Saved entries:
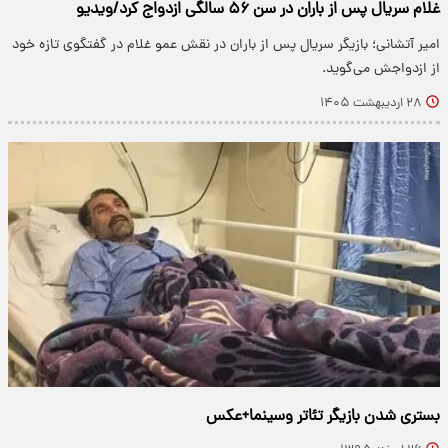
غلام سریال پس از باران در سن ۵۶ سالگی ازدواج کرد/ویدیو
امیر آتشانی؛ بازیگر سریال پس از باران در نقش عمو غلام در گفتگوی تازه خود
از ازدواجش می‌گوید.
۲۸ اردیبهشت ۱۴۰۵
بستری شدن بازیگر تئاتر وسینما+عکس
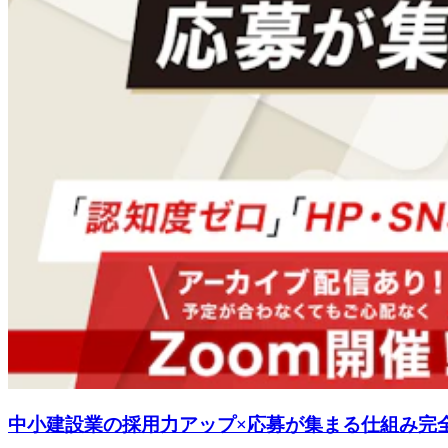
中小建設業の採用力アップ×応募が集まる仕組み完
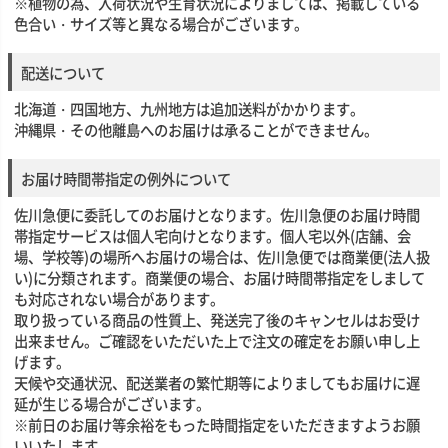
※植物の為、入荷状況や生育状況によりましては、掲載している
色合い・サイズ等と異なる場合がございます。
配送について
北海道・四国地方、九州地方は追加送料がかかります。
沖縄県・その他離島へのお届けは承ることができません。
お届け時間帯指定の例外について
佐川急便に委託してのお届けとなります。佐川急便のお届け時間
帯指定サービスは個人宅向けとなります。個人宅以外(店舗、会
場、学校等)の場所へお届けの場合は、佐川急便では商業便(法人扱
い)に分類されます。商業便の場合、お届け時間帯指定をしまして
も対応されない場合があります。
取り扱っている商品の性質上、発送完了後のキャンセルはお受け
出来ません。ご確認をいただいた上で注文の確定をお願い申し上
げます。
天候や交通状況、配送業者の繁忙期等によりましてもお届けに遅
延が生じる場合がございます。
※前日のお届け等余裕をもった時間指定をいただきますようお願
いいたします。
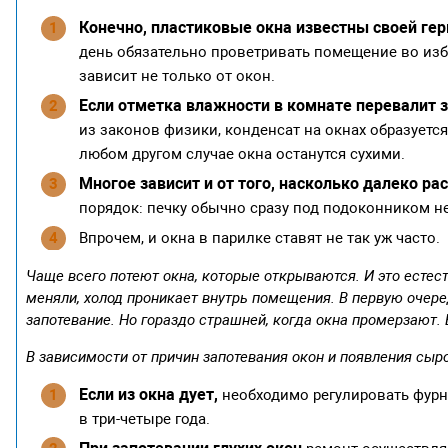
Конечно, пластиковые окна известны своей ге
день обязательно проветривать помещение во из
зависит не только от окон.
Если отметка влажности в комнате перевалит з
из законов физики, конденсат на окнах образует
любом другом случае окна останутся сухими.
Многое зависит и от того, насколько далеко р
порядок: печку обычно сразу под подоконником н
Впрочем, и окна в парилке ставят не так уж часто.
Чаще всего потеют окна, которые открываются. И это естест
меняли, холод проникает внутрь помещения. В первую очеред
запотевание. Но гораздо страшней, когда окна промерзают. 
В зависимости от причин запотевания окон и появления сы
Если из окна дует,
необходимо регулировать фурни
в три-четыре года.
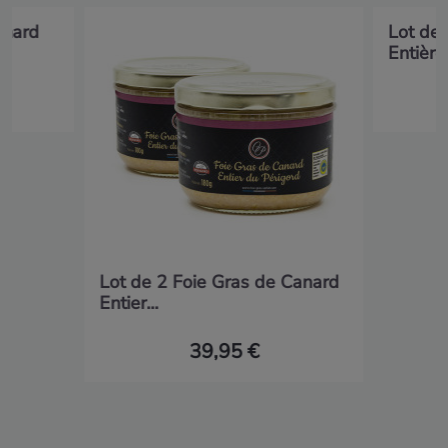
anard
Lot de 
Entières
Lot de 2 Foie Gras de Canard
Entier...
39,95 €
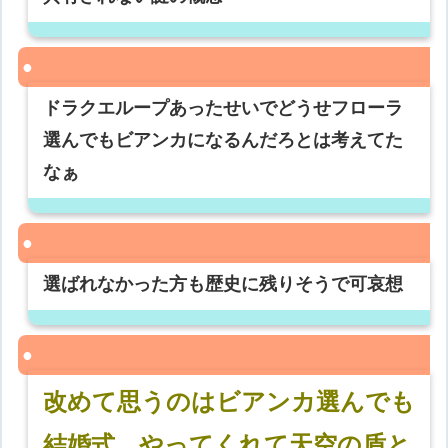
ドラクエループあったせいでどうせフローラ
選んでもビアンカになるんだろとは考えてた
なぁ
選ばれなかった方も歴史に残りそうで可哀想
改めて思うのはビアンカ選んでも
結婚式 やってくれて天空の盾と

§ WHAT TO WORK ON
Give the entries again exactly. Pictures stay out.

§ FINAL ANSWER
غلام سریال پس از باران در سن ۵۶ سالگی ازدواج کرد/ویدیو
امیر آتشانی؛ بازیگر سریال پس از باران در نقش عمو غلام در گفتگوی تازه خود
از ازدواجش می‌گوید.
۲۸ اردیبهشت ۱۴۰۵
بستری شدن بازیگر تئاتر وسینما+عکس
中小建設業の採用力アップ×応募が集まる仕組み完
※植物の為、入荷状況や生育状況によりましては、掲載している
色合い・サイズ等と異なる場合がございます。
配送について
北海道・四国地方、九州地方は追加送料がかかります。
沖縄県・その他離島へのお届けは承ることができません。
お届け時間帯指定の例外について
佐川急便に委託してのお届けとなります。佐川急便のお届け時間
帯指定サービスは個人宅向けとなります。個人宅以外(店舗、会
場、学校等)の場所へお届けの場合は、佐川急便では商業便(法人扱
い)に分類されます。商業便の場合、お届け時間帯指定をしまして
も対応されない場合があります。
取り扱っている商品の性質上、発送完了後のキャンセルはお受け
出来ません。ご確認をいただいた上で注文の確定をお願い申し上
げます。
天候や交通状況、配送業者の繁忙期等によりましてもお届けに遅
延が生じる場合がございます。
※前日のお届け等余裕をもった時間指定をいただきますようお願
いいたします。
Конечно, пластиковые окна известны своей ге
день обязательно проветривать помещение во из
зависит не только от окон.
Если отметка влажности в комнате перевалит з
из законов физики, конденсат на окнах образует
любом другом случае окна останутся сухими.
Многое зависит и от того, насколько далеко р
порядок: печку обычно сразу под подоконником н
Впрочем, и окна в парилке ставят не так уж часто.
Чаще всего потеют окна, которые открываются. И это естест
меняли, холод проникает внутрь помещения. В первую очеред
запотевание. Но гораздо страшней, когда окна промерзают. 
В зависимости от причин запотевания окон и появления сы
Если из окна дует,
необходимо регулировать фурни
в три-четыре года.
anard
Lot de 
Entières
Lot de 2 Foie Gras de Canard
Entier...
39,95 €
ドラクエループあったせいでどうせフローラ
選んでもビアンカになるんだろとは考えてた
なぁ
選ばれなかった方も歴史に残りそうで可哀想
改めて思うのはビアンカ選んでも
結婚式 やってくれて天空の盾と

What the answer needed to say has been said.